Mexican

Walking into Sancho’s Tacos, I was enveloped by their Mexican style and interior design. From the unique art on the walls and the various paintings, you can’t help but feel the culture of the beach and Mexico. We ordered our food, went to the beach and had ourselves a little beach front picnic. The views were good and the food was tasty. This was definitely different from the LA tacos and burritos I am used to.

The Breakfast burrito, also known as the sawed off burrito, had eggs, skillet potatoes, and melted cheddar jack cheese. Bacon and chorizo eggs were in the mix as well. The burrito was tasty. The chorizo helped flavor the while burrito nicely. The skillet potatoes was a nice starch to round out the burrito. Of course, melted cheese is always welcome, and there was plenty.

The taco for me was a miss. The OG taco which has tri tip, onions, cilantro tri tip and chubbie sauce. The tri tip was good as a steak, but not as taco meat. Not to say that it was too high quality or anything dumb like that. It just tasted too clean and flavorless. The tortilla was stale and brittle. This chubbie sauce that everyone talks about was alright, but a proper hot sauce is always a necessity on tacos. Writing this just makes we want to go to my taco guy and devouring a couple proper tacos.

When it comes to Mexican food, I am very particular and quite harsh.
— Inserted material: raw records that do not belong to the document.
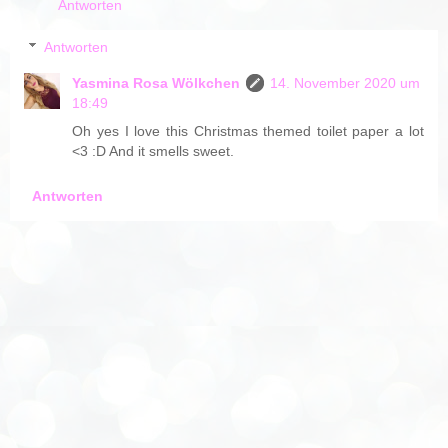
Antworten
Antworten
Yasmina Rosa Wölkchen
14. November 2020 um
18:49
Oh yes I love this Christmas themed toilet paper a lot
<3 :D And it smells sweet.
Antworten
Maybe I just don’t have the OC tongue, but I trust my taste buds. The textures and flavors just didn’t do it for me. The burrito was alright, but the taco, their namesake, was just not where it needed to be. It’s possible I just went on a bad day or I was just unlucky. I will definitely give this another try when I am in Huntington Beach. Hopefully, I won’t need to bring my taco guy to HB.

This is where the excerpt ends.